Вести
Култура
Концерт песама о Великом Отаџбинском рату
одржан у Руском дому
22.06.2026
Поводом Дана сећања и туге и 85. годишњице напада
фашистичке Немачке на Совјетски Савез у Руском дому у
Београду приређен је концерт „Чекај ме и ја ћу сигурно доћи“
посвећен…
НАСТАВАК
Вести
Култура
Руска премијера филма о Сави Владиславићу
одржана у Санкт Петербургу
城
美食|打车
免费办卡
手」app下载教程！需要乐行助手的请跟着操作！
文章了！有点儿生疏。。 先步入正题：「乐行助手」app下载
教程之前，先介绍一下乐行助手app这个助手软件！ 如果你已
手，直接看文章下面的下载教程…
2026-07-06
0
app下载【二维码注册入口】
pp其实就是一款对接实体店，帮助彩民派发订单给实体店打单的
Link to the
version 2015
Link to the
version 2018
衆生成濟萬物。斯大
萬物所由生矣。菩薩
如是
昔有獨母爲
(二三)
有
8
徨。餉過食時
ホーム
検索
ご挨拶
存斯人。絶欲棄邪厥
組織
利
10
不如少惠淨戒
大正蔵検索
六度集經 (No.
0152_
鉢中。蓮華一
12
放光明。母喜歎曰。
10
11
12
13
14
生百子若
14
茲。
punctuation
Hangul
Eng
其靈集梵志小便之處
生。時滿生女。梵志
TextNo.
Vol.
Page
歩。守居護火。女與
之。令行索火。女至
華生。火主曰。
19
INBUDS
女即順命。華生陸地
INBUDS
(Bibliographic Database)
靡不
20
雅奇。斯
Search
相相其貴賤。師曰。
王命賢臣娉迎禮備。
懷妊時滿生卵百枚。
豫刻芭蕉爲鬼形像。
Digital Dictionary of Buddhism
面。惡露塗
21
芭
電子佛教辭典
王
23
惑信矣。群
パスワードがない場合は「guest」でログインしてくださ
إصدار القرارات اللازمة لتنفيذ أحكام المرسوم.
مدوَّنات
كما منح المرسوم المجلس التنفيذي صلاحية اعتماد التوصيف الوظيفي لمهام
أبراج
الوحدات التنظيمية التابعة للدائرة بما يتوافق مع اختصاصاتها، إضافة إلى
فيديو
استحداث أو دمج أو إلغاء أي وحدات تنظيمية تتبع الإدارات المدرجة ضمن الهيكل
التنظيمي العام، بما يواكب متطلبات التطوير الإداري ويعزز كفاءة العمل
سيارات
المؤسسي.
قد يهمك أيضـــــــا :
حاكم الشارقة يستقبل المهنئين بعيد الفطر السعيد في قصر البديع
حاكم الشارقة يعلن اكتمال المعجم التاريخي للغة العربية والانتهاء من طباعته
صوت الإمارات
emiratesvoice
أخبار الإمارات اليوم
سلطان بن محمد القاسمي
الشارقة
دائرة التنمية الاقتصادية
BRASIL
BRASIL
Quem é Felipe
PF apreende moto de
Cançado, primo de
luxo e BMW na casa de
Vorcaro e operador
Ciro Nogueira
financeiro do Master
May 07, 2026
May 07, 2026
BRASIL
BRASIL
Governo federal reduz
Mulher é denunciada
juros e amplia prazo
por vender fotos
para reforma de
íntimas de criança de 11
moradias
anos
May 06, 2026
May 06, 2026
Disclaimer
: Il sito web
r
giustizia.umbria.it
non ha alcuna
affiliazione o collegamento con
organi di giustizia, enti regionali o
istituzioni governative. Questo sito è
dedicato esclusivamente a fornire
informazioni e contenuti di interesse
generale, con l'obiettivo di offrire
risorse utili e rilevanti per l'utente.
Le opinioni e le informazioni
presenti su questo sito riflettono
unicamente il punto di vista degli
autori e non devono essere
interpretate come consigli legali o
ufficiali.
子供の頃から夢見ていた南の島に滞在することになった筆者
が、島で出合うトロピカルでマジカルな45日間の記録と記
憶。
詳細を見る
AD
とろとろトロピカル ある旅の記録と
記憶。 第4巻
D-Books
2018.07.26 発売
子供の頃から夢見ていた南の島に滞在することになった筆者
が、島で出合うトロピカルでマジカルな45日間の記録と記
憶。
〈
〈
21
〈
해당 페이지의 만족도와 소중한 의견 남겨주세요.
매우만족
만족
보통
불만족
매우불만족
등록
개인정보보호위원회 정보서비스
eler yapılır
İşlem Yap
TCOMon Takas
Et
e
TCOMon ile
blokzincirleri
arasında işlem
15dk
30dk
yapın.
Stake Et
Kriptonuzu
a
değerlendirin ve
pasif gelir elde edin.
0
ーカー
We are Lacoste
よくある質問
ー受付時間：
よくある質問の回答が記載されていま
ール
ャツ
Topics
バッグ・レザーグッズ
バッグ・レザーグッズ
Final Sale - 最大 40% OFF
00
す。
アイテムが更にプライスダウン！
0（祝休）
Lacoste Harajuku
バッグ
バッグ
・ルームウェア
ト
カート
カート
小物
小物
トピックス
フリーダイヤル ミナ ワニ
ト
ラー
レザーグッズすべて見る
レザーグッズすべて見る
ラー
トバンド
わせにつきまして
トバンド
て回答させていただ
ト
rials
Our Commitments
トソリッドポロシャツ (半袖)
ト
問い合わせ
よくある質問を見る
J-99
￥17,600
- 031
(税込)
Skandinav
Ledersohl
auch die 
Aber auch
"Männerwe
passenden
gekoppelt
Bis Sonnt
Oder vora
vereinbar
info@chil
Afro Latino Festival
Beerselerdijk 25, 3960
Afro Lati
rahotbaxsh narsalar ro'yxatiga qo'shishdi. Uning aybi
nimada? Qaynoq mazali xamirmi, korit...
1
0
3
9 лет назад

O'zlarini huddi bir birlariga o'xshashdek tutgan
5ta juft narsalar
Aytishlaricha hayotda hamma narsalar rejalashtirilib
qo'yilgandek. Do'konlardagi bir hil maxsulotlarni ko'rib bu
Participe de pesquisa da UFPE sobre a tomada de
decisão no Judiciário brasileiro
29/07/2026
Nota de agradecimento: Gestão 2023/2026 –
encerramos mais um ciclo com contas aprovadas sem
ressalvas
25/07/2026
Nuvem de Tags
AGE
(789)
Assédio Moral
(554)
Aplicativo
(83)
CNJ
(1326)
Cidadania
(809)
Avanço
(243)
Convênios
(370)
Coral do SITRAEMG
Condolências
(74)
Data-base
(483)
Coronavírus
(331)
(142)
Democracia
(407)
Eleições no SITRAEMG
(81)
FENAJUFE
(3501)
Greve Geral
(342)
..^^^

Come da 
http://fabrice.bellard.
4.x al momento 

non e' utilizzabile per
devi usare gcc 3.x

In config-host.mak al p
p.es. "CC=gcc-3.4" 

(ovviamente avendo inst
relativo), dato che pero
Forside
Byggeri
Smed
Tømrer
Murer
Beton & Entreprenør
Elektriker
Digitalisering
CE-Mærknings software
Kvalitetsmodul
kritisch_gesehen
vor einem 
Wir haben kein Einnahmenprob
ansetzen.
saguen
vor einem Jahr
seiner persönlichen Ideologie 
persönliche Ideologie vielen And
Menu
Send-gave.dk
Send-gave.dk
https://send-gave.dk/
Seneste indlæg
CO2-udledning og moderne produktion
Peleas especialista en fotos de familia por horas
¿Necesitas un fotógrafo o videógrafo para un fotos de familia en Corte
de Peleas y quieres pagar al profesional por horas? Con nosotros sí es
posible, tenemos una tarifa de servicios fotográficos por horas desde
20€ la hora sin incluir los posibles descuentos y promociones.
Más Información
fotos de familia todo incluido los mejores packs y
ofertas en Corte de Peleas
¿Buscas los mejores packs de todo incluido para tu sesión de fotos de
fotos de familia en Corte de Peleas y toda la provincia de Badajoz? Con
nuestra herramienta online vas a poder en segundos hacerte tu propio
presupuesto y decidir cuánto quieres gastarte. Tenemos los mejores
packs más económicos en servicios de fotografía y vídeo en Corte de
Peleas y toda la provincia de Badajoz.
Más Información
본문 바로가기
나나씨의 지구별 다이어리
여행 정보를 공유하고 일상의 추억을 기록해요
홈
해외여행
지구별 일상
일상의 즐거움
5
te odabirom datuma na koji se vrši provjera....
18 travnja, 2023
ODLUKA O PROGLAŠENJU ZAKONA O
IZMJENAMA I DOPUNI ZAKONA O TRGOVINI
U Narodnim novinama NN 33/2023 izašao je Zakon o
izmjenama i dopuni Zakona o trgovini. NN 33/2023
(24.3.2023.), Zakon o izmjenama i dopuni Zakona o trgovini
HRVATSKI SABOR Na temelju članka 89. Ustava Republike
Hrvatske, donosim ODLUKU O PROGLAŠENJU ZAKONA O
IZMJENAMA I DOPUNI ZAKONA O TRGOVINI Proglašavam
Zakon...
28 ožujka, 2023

● ● ● ● ●

Problem to solve: Tell how many lines above include "fotos", and add no other text.

Solution to the problem: 6